Given information Start Marker

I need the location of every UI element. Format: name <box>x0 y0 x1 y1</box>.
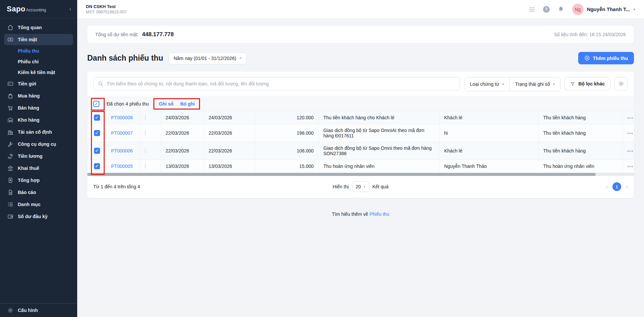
learn-more: Tìm hiểu thêm về Phiếu thu <box>87 211 634 217</box>
sidebar-subitem-phieu-thu[interactable]: Phiếu thu <box>4 46 73 56</box>
sidebar-item-tien-mat[interactable]: Tiền mặt <box>4 34 73 45</box>
annotation-box-actions: Ghi sổ Bỏ ghi <box>153 98 200 110</box>
posting-status-filter[interactable]: Trạng thái ghi sổ ▾ <box>509 77 560 91</box>
row-more-actions-icon[interactable]: ••• <box>627 115 634 121</box>
filter-toolbar: Loại chứng từ ▾ Trạng thái ghi sổ ▾ Bộ l… <box>87 72 634 97</box>
row-more-actions-icon[interactable]: ••• <box>627 130 634 136</box>
doc-date: 22/03/2026 <box>161 142 204 160</box>
search-input[interactable] <box>107 81 455 86</box>
unpost-link[interactable]: Bỏ ghi <box>180 101 195 107</box>
logo-primary: Sapo <box>7 5 26 13</box>
sidebar-item-cong-cu-dung-cu[interactable]: Công cụ dụng cụ <box>4 138 73 150</box>
sidebar-item-mua-hang[interactable]: Mua hàng <box>4 90 73 102</box>
search-box <box>93 77 460 90</box>
sidebar-subitem-phieu-chi[interactable]: Phiếu chi <box>4 57 73 67</box>
sidebar-item-khai-thue[interactable]: Khai thuế <box>4 163 73 174</box>
receipt-code-link[interactable]: PT000006 <box>111 148 133 153</box>
amount: 198.000 <box>255 124 318 142</box>
sidebar-item-danh-muc[interactable]: Danh mục <box>4 199 73 210</box>
doc-date: 13/03/2026 <box>161 160 204 173</box>
post-to-ledger-link[interactable]: Ghi sổ <box>159 101 174 107</box>
doc-type-filter[interactable]: Loại chứng từ ▾ <box>464 77 509 91</box>
description: Giao dịch đồng bộ từ Sapo Omni theo mã đ… <box>318 142 439 160</box>
period-dropdown[interactable]: Năm nay (01/01 - 31/12/2026) ▾ <box>168 52 246 64</box>
user-name: Nguyễn Thanh T... <box>587 6 630 12</box>
unposted-status-icon <box>145 163 146 169</box>
unposted-status-icon <box>145 130 146 136</box>
receipt-type: Thu tiền khách hàng <box>538 142 622 160</box>
page-size-value: 20 <box>356 184 361 189</box>
sidebar-item-label: Bán hàng <box>18 105 39 111</box>
horizontal-scrollbar-thumb[interactable] <box>87 173 596 176</box>
title-row: Danh sách phiếu thu Năm nay (01/01 - 31/… <box>87 52 634 64</box>
sidebar-item-kho-hang[interactable]: Kho hàng <box>4 114 73 126</box>
select-all-checkbox[interactable]: ✓ <box>93 101 99 107</box>
row-checkbox[interactable]: ✓ <box>94 115 100 121</box>
balance-value: 448.177.778 <box>142 31 174 38</box>
report-icon <box>7 189 13 195</box>
current-page-button[interactable]: 1 <box>612 182 621 191</box>
amount: 120.000 <box>255 111 318 124</box>
sidebar-item-tien-gui[interactable]: Tiền gửi <box>4 78 73 89</box>
main-area: DN CSKH Test MST: 0987519815-007 ? Ng Ng… <box>77 0 644 317</box>
sidebar-item-label: Mua hàng <box>18 93 40 99</box>
ledger-icon <box>7 177 13 183</box>
sidebar-item-bao-cao[interactable]: Báo cáo <box>4 187 73 198</box>
topbar: DN CSKH Test MST: 0987519815-007 ? Ng Ng… <box>77 0 644 18</box>
avatar: Ng <box>572 4 584 15</box>
results-label: Kết quả <box>372 184 388 189</box>
pagination-bar: Từ 1 đến 4 trên tổng 4 Hiển thị 20 ▾ Kết… <box>87 176 634 198</box>
table-row: ✓ PT000006 22/03/2026 22/03/2026 108.000… <box>87 142 634 160</box>
sidebar: Sapo Accounting ‹ Tổng quan Tiền mặt Phi… <box>0 0 77 317</box>
sidebar-item-tai-san-co-dinh[interactable]: Tài sản cố định <box>4 126 73 138</box>
unposted-status-icon <box>145 115 146 121</box>
post-date: 22/03/2026 <box>204 124 255 142</box>
post-date: 22/03/2026 <box>204 142 255 160</box>
post-date: 13/03/2026 <box>204 160 255 173</box>
prev-page-icon[interactable]: ‹ <box>606 184 608 190</box>
sidebar-subitem-kiem-ke-tien-mat[interactable]: Kiểm kê tiền mặt <box>4 67 73 77</box>
row-more-actions-icon[interactable]: ••• <box>627 164 634 169</box>
tool-icon <box>7 141 13 147</box>
hand-coins-icon <box>7 153 13 159</box>
receipt-code-link[interactable]: PT000008 <box>111 115 133 120</box>
row-more-actions-icon[interactable]: ••• <box>627 148 634 154</box>
wallet-icon <box>7 213 13 219</box>
table-row: ✓ PT000005 13/03/2026 13/03/2026 15.000 … <box>87 160 634 173</box>
sidebar-item-ban-hang[interactable]: Bán hàng <box>4 102 73 114</box>
sidebar-item-label: Tiền mặt <box>18 37 37 42</box>
sidebar-item-tong-quan[interactable]: Tổng quan <box>4 22 73 33</box>
user-menu[interactable]: Ng Nguyễn Thanh T... ▾ <box>572 4 635 15</box>
receipt-code-link[interactable]: PT000007 <box>111 130 133 136</box>
add-receipt-label: Thêm phiếu thu <box>593 56 628 61</box>
selection-bar: ✓ Đã chọn 4 phiếu thu Ghi sổ Bỏ ghi <box>87 97 634 111</box>
page-size-dropdown[interactable]: 20 ▾ <box>352 181 369 192</box>
object-name: Nguyễn Thanh Thảo <box>439 160 538 173</box>
help-icon[interactable]: ? <box>543 6 550 13</box>
sidebar-item-so-du-dau-ky[interactable]: Số dư đầu kỳ <box>4 211 73 222</box>
row-checkbox[interactable]: ✓ <box>94 130 100 136</box>
sidebar-item-label: Tài sản cố định <box>18 129 52 135</box>
apps-grid-icon[interactable] <box>529 6 535 12</box>
sidebar-item-cau-hinh[interactable]: Cấu hình <box>0 303 77 317</box>
description: Thu hoàn ứng nhân viên <box>318 160 439 173</box>
selection-count-text: Đã chọn 4 phiếu thu <box>107 101 149 107</box>
more-filters-button[interactable]: Bộ lọc khác <box>564 77 610 90</box>
sidebar-collapse-icon[interactable]: ‹ <box>69 6 71 12</box>
notification-bell-icon[interactable] <box>558 6 564 12</box>
post-date: 24/03/2026 <box>204 111 255 124</box>
row-checkbox[interactable]: ✓ <box>94 148 100 154</box>
posting-status-label: Trạng thái ghi sổ <box>515 81 550 87</box>
learn-more-link[interactable]: Phiếu thu <box>369 211 389 217</box>
sidebar-item-tien-luong[interactable]: Tiền lương <box>4 150 73 162</box>
receipts-table: ✓ PT000008 24/03/2026 24/03/2026 120.000… <box>87 111 634 173</box>
column-settings-button[interactable] <box>614 77 628 90</box>
sidebar-item-tong-hop[interactable]: Tổng hợp <box>4 175 73 186</box>
add-receipt-button[interactable]: Thêm phiếu thu <box>578 52 634 64</box>
sidebar-item-label: Tiền lương <box>18 153 43 159</box>
sidebar-subitem-label: Phiếu chi <box>18 59 39 64</box>
bank-icon <box>7 165 13 171</box>
row-checkbox[interactable]: ✓ <box>94 163 100 169</box>
next-page-icon[interactable]: › <box>626 184 628 190</box>
receipt-code-link[interactable]: PT000005 <box>111 164 133 169</box>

Given information End Marker

**What this task involves**
For every line of the data above that contains "Trạng", copy that line.

**Response below**
posting-status-filter[interactable]: Trạng thái ghi sổ ▾ <box>509 77 560 91</box>
filter-toolbar: Loại chứng từ ▾ Trạng thái ghi sổ ▾ Bộ l… <box>87 72 634 97</box>
posting-status-label: Trạng thái ghi sổ <box>515 81 550 87</box>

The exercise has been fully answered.